Breathing during sleep should be simple. Breathe in, breathe out – slow, deep and rhythmic. But for some people, it gets interrupted, jolting them out of deep sleep. And when this happens repeatedly throughout the night, the result can be restless sleep, daytime fatigue, irritated partners and potentially more serious long term health complications.
This is a common sleep disorder called obstructive sleep apnoea. For people with this condition, the upper airway becomes narrowed or blocked during the night, making it difficult to take a breath.
Your breathing can briefly pause (usually for between ten seconds and one minute), until the brain registers the drop in oxygen and prompts you to wake slightly. This may cause snoring or gasping. After a few seconds, you start breathing normally again and drift back to sleep.

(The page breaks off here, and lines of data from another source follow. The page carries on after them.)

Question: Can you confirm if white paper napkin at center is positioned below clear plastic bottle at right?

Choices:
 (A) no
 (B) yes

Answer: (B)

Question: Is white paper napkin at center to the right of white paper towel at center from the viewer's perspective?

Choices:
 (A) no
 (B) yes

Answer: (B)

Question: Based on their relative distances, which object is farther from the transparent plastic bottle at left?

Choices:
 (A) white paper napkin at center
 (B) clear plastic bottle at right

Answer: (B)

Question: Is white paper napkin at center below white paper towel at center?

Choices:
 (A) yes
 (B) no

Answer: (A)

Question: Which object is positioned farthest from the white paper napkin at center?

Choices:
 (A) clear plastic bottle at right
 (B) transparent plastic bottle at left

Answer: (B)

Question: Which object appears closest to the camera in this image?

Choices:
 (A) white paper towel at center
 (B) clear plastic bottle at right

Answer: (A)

Depending on the severity, this can happen a few times, or up to hundreds of times each night.
Sleep apnoea can affect anyone at any age, including children. However, it is more common in males, people who are middle-aged or over, people who are overweight or obese, and those who have a family history.
What are the signs?
Sometimes people with sleep apnoea may wake up gasping or choking throughout the night – but it’s not always so obvious. Often, it’s someone else who notices that your breathing stops during the night. Some other signs include snoring, tossing and turning, waking feeling unrefreshed and struggling to stay awake during the day.
What causes sleep apnoea?
Being overweight is one of the most common contributing factors. This is because fatty tissue can cause the throat to narrow, and a larger waistline can make it more difficult to breathe at night.

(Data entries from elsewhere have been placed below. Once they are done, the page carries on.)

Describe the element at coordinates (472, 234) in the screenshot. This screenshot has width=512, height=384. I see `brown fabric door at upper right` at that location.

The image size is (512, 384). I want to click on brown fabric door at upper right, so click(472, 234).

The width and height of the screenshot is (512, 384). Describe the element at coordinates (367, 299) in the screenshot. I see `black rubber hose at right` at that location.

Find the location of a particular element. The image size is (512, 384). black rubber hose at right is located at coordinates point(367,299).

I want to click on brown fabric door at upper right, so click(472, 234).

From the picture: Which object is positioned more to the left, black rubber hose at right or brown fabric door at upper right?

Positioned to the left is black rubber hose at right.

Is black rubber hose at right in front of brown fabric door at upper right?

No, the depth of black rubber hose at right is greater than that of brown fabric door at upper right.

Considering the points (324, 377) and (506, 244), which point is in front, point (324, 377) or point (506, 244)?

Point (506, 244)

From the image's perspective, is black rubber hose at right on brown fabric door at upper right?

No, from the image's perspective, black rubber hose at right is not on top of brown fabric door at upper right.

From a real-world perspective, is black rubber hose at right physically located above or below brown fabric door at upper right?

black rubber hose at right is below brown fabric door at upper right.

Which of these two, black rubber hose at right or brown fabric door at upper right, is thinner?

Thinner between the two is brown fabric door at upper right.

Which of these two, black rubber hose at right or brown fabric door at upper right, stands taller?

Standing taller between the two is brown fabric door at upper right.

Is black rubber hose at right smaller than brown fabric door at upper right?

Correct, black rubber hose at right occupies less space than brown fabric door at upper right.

A few other things that can contribute to sleep apnoea include:
- Alcohol consumption
- Nasal congestion and obstruction
- Having a naturally narrow throat or nasal passages
- Large tonsils, especially in children
- Some medications, including sleeping tablets
How is it diagnosed?
If you suspect you might have sleep apnoea, see your GP for an assessment of your symptoms. Your GP may refer you for an overnight sleep study, either at home or in a specialised sleep clinic.
During a sleep study, you will have small leads attached to your head and body using creams and tape (this shouldn't cause any pain). This allows your sleep specialists to monitor your brain signals, which tells them when you are awake and when you're asleep, and your breathing and oxygen levels in the blood, which can reveal if you are experiencing the stop-start breathing of sleep apnoea. They will also usually record things like your sleeping position, leg movements, snoring and heart rate.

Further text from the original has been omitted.